Meletakkan kapitalisme global sebagai titik berangkat dalam analisis agraria akan membawa pada pemahaman relasi sosial, relasi kuasa, dan relasi produksi.
Hal ini disampaikan oleh Pendiri dan Peneliti Senior Agrarian Resources Center/ARC Bandung, Dianto Bachriadi, dalam Sekolah Keadilan Agraria dan Lingkungan II (SKALA II) yang diselenggarakan oleh Pusat Kajian Keadilan Agraria dan Lingkungan (SANGKAKALA) di Fakultas Ilmu Sosial dan Ilmu Politik (FISIP) Universitas Andalas (UNAND) Padang, Kamis (30/1).
Dengan materi tentang perubahan dalam dinamika agraria global dan krisis kapitalisme mutakhir, Dianto yang akrab dipanggil Gepenk menyebutkan, persoalan agraria muncul seiring dengan kelahiran kapitalisme, yang harus menjadi pertanyaan mendasar adalah keterkaitan tentang struktur penguasaan kapital atau modal dalam agraria ( agrarian questions of capital ).
"Pertanyaan selanjutnya adalah keterkaitan tentang pembagian kerja dan ketenagakerjaan dalam agraria ( agrarian questions of labours ).
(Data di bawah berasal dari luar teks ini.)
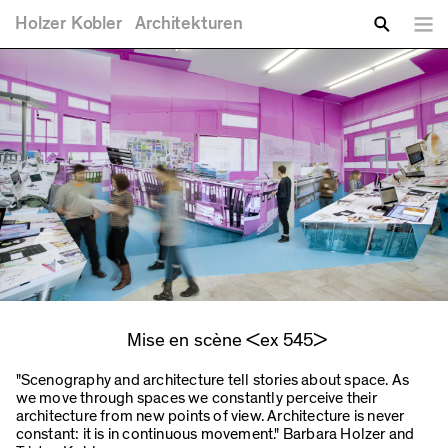
You are here
Skip to main content
Holzer
Kobler
Architekturen
Lang
Enter your keywords
Search
Mise en scène <ex 545>
"Scenography and architecture tell stories about space. As
we move through spaces we constantly perceive their
architecture from new points of view. Architecture is never
constant: it is in continuous movement." Barbara Holzer and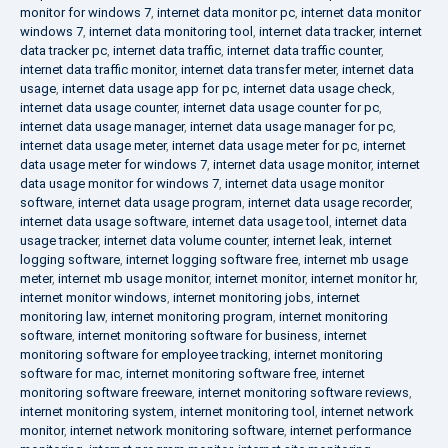
monitor for windows 7
,
internet data monitor pc
,
internet data monitor
windows 7
,
internet data monitoring tool
,
internet data tracker
,
internet
data tracker pc
,
internet data traffic
,
internet data traffic counter
,
internet data traffic monitor
,
internet data transfer meter
,
internet data
usage
,
internet data usage app for pc
,
internet data usage check
,
internet data usage counter
,
internet data usage counter for pc
,
internet data usage manager
,
internet data usage manager for pc
,
internet data usage meter
,
internet data usage meter for pc
,
internet
data usage meter for windows 7
,
internet data usage monitor
,
internet
data usage monitor for windows 7
,
internet data usage monitor
software
,
internet data usage program
,
internet data usage recorder
,
internet data usage software
,
internet data usage tool
,
internet data
usage tracker
,
internet data volume counter
,
internet leak
,
internet
logging software
,
internet logging software free
,
internet mb usage
meter
,
internet mb usage monitor
,
internet monitor
,
internet monitor hr
,
internet monitor windows
,
internet monitoring jobs
,
internet
monitoring law
,
internet monitoring program
,
internet monitoring
software
,
internet monitoring software for business
,
internet
monitoring software for employee tracking
,
internet monitoring
software for mac
,
internet monitoring software free
,
internet
monitoring software freeware
,
internet monitoring software reviews
,
internet monitoring system
,
internet monitoring tool
,
internet network
monitor
,
internet network monitoring software
,
internet performance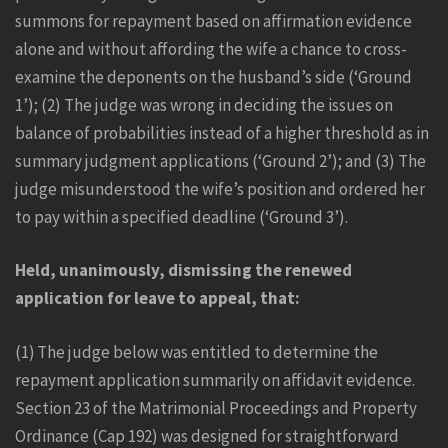
summons for repayment based on affirmation evidence
alone and without affording the wife a chance to cross-
examine the deponents on the husband’s side (‘Ground
1’); (2) The judge was wrong in deciding the issues on
balance of probabilities instead of a higher threshold as in
summary judgment applications (‘Ground 2’); and (3) The
judge misunderstood the wife’s position and ordered her
to pay within a specified deadline (‘Ground 3’).
Held, unanimously, dismissing the renewed
application for leave to appeal, that:
(1) The judge below was entitled to determine the
repayment application summarily on affidavit evidence.
Section 23 of the Matrimonial Proceedings and Property
Ordinance (Cap 192) was designed for straightforward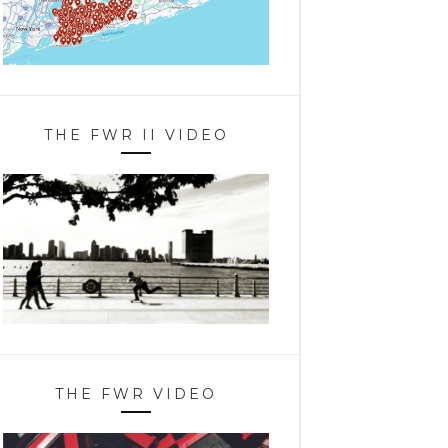
THE FWR II VIDEO
THE FWR VIDEO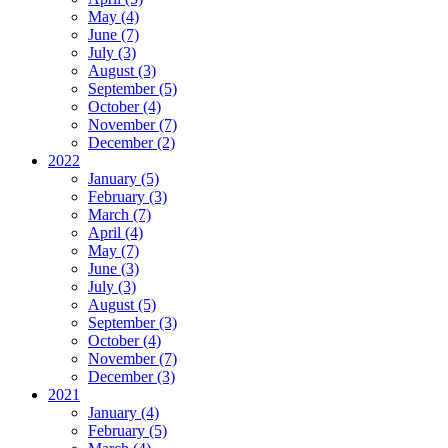
May (4)
June (7)
July (3)
August (3)
September (5)
October (4)
November (7)
December (2)
2022
January (5)
February (3)
March (7)
April (4)
May (7)
June (3)
July (3)
August (5)
September (3)
October (4)
November (7)
December (3)
2021
January (4)
February (5)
Dari dua pertanyaan mendasar terkait agraria tersebut, maka akan berlanjut dengan pertanyaan tentang perlu dan penting atau tidaknya mengorganisir gerakan agraria khususnya pengorganisiran petani, yang harus dibedakan dengan buruh (terutama buruh tani)," jelasnya.
Kapitalisme global dalam konteks keagrariaan khususnya, menurutnya, mengalami dinamika pasang naik dan pasang surut, yang secara ilmiah biasanya disebut sebagai krisis kapitalisme.
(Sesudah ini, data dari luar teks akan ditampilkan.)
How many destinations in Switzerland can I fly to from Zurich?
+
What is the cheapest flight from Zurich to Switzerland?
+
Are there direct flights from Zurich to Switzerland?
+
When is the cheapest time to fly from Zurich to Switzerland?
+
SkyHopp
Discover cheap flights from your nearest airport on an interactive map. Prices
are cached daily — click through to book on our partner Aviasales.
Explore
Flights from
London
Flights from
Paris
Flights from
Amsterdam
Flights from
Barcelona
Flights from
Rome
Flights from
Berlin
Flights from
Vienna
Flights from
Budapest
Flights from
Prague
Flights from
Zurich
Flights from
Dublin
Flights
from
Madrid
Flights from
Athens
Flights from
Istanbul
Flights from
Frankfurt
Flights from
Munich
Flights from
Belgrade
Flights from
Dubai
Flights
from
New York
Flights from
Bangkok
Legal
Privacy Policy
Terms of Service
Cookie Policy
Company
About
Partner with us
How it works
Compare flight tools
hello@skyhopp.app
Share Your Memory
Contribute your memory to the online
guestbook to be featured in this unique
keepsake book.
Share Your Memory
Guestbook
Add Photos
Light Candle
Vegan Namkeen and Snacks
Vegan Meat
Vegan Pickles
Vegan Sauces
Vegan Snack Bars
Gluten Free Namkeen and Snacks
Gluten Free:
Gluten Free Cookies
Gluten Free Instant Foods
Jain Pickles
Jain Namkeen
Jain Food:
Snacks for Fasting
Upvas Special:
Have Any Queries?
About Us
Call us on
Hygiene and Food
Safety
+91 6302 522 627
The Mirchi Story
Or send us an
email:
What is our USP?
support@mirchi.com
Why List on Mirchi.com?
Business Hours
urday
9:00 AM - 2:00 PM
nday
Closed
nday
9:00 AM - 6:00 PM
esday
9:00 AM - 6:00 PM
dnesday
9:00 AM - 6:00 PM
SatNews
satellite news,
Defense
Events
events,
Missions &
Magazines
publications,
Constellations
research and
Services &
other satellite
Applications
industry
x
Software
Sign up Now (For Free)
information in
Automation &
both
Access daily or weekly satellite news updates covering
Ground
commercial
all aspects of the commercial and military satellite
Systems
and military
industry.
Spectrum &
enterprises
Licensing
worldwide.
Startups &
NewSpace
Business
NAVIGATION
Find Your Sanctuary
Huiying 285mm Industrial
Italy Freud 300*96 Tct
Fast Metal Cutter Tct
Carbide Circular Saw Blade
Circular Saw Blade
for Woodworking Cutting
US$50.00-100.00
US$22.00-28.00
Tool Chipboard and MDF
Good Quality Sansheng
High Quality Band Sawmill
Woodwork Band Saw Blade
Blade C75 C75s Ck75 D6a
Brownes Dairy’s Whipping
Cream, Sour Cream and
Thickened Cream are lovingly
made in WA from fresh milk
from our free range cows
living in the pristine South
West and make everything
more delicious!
Persoalannya kemudian, sambungnya, adalah krisis kapitalisme seringkali tidak semata-mata alamiah namun ilmiah dalam artian krisis tersebut diciptakan. Penciptaan krisis kapitalisme dilakukan untuk keperluan akumulasi kapital, dalam kepentingannya mengatasi masalah mulai dari berlebihnya produksi ( over production ) dan berlebihnya kapital/modal yang terakumulasi ( over accumulation ).
Dikatakannya, kebutuhan untuk mengorganisir petani dan buruh (termasuk buruh tani) adalah untuk mengakhiri struktur dan sistem kapitalisme yang selalu melahirkan ketimpangan sosial, dan terutama ketimpangan ekonomi.
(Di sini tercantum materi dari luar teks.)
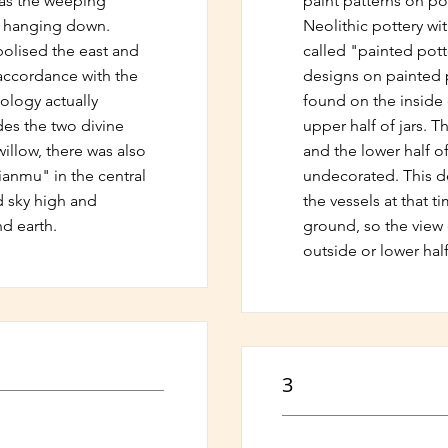
was the weeping
paint patterns on pot
s hanging down.
Neolithic pottery wi
olised the east and
called "painted pott
 accordance with the
designs on painted 
logy actually
found on the inside
es the two divine
upper half of jars. 
illow, there was also
and the lower half of 
Jianmu" in the central
undecorated. This d
d sky high and
the vessels at that 
d earth.
ground, so the view 
outside or lower half
3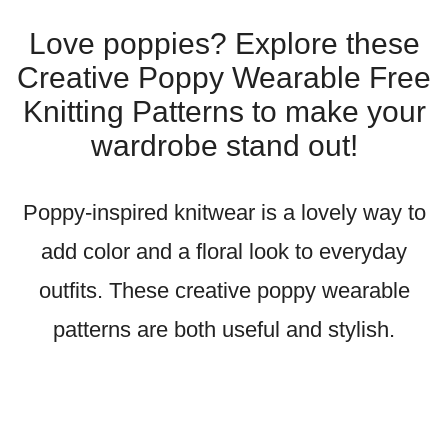
Love poppies? Explore these
Creative Poppy Wearable Free
Knitting Patterns to make your
wardrobe stand out!
Poppy-inspired knitwear is a lovely way to
add color and a floral look to everyday
outfits. These creative poppy wearable
patterns are both useful and stylish.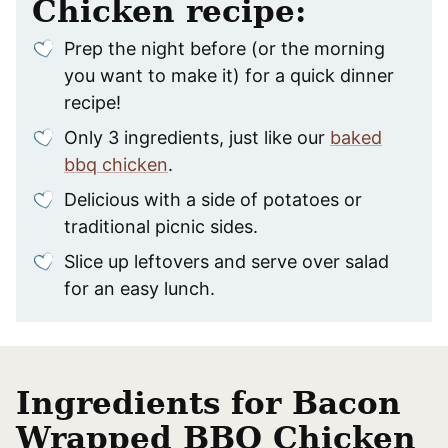
Chicken recipe:
Prep the night before (or the morning
you want to make it) for a quick dinner
recipe!
Only 3 ingredients, just like our
baked
bbq chicken
.
Delicious with a side of potatoes or
traditional picnic sides.
Slice up leftovers and serve over salad
for an easy lunch.
Ingredients for Bacon
Wrapped BBQ Chicken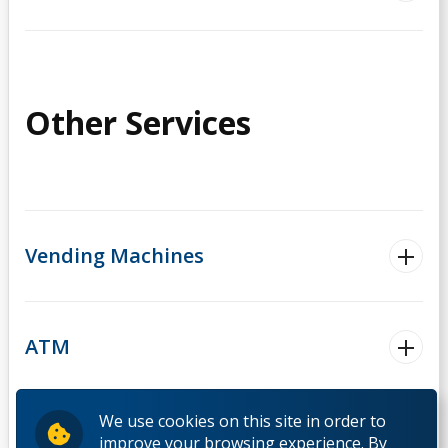
Other Services
Vending Machines
ATM
We use cookies on this site in order to
improve your browsing experience. By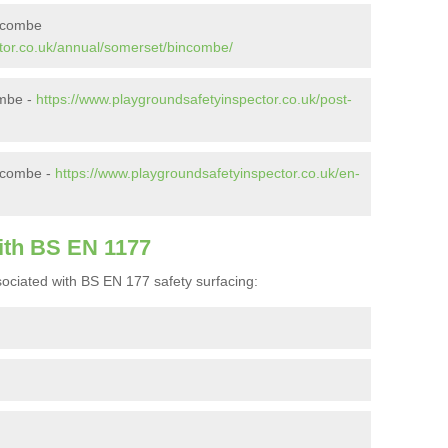
incombe
tor.co.uk/annual/somerset/bincombe/
ombe -
https://www.playgroundsafetyinspector.co.uk/post-
ncombe -
https://www.playgroundsafetyinspector.co.uk/en-
ith BS EN 1177
ociated with BS EN 177 safety surfacing: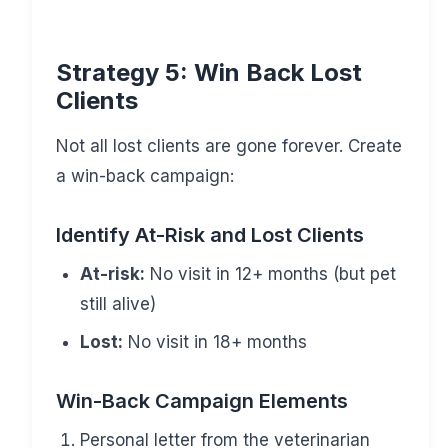
Strategy 5: Win Back Lost
Clients
Not all lost clients are gone forever. Create
a win-back campaign:
Identify At-Risk and Lost Clients
At-risk:
No visit in 12+ months (but pet
still alive)
Lost:
No visit in 18+ months
Win-Back Campaign Elements
Personal letter from the veterinarian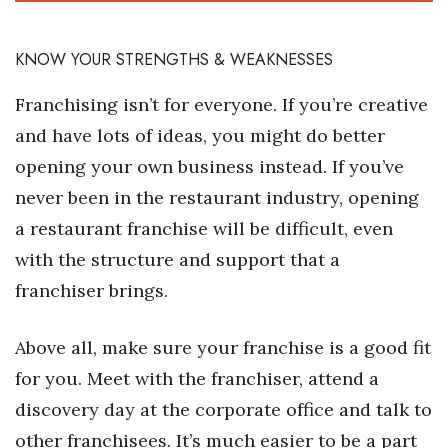
Where’s I.C.E.?
KNOW YOUR STRENGTHS & WEAKNESSES
Franchising isn’t for everyone. If you’re creative
and have lots of ideas, you might do better
opening your own business instead. If you’ve
never been in the restaurant industry, opening
a restaurant franchise will be difficult, even
with the structure and support that a
franchiser brings.
Above all, make sure your franchise is a good fit
for you. Meet with the franchiser, attend a
discovery day at the corporate office and talk to
other franchisees. It’s much easier to be a part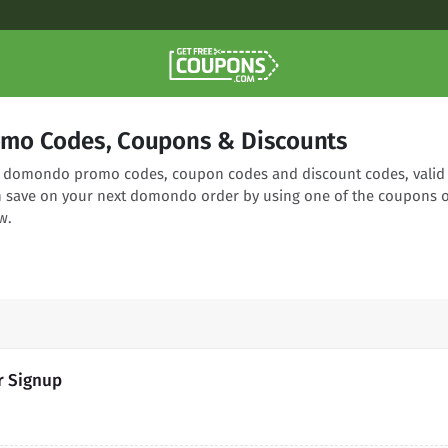
mo Codes, Coupons & Discounts
ng domondo promo codes, coupon codes and discount codes, valid
n save on your next domondo order by using one of the coupons 
w.
r Signup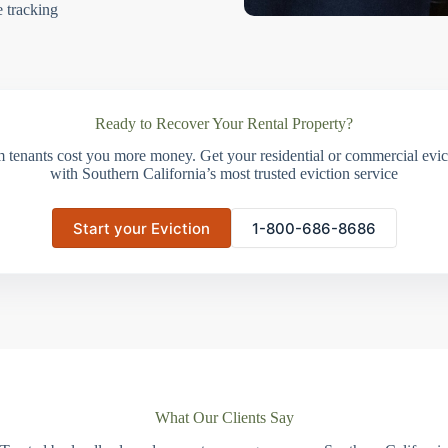
e tracking
Ready to Recover Your Rental Property?
m tenants cost you more money. Get your residential or commercial evict
with Southern California’s most trusted eviction service
Start your Eviction
1-800-686-8686
What Our Clients Say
"Ketimpangan-ketimpangan tersebut dapat dipahami muncul karena terciptanya perbedaan kelas sosial yang disebut kelas borjuis dan kelas proletar. Sehingga inti dari perjuangan untuk perubahan sosial dalam mewujudkan keadilan agraria (dan lingkungan) adalah mengubah relasi kuasa dalam produksi agraria," terangnya.
SKALA II SANGKAKALA diikuti oleh 30 orang peserta dari berbagai latar belakang: petani, mahasiswa, aktivis NGO/LSM, jurnalis, dan akademisi/dosen. Sebelum mengikuti SKALA II, para peserta diseleksi oleh SANGKAKALA agar penyelenggaraannya lebih efektif. Sebab peminat SKALA II sejak dibuka pendaftarannya pasca SKALA sebelumnya, terus mengalami peningkatan mencapai 60-an orang.
Sehingga, jelas Direktur Sangkakala Virtuous Setyaka, mereka yang akhirnya belum bisa mengikuti SKALA II, diarahkan untuk mengikuti SKALA III dan seterusnya.
SKALA II, katanya, diselenggarakan dalam dua hari ini (Kamis-Jumat, 30-31/01/2020). "Materi hari ini diakhiri dengan analisis masa depan gerakan sosial di Indonesia. Akan dilanjutkan dengan materi-materi lainnya esok hari oleh Hilma Safitri dan Frans Ari Prasetyo (yang keduanya juga dari ARC Bandung)," papar Virtuous.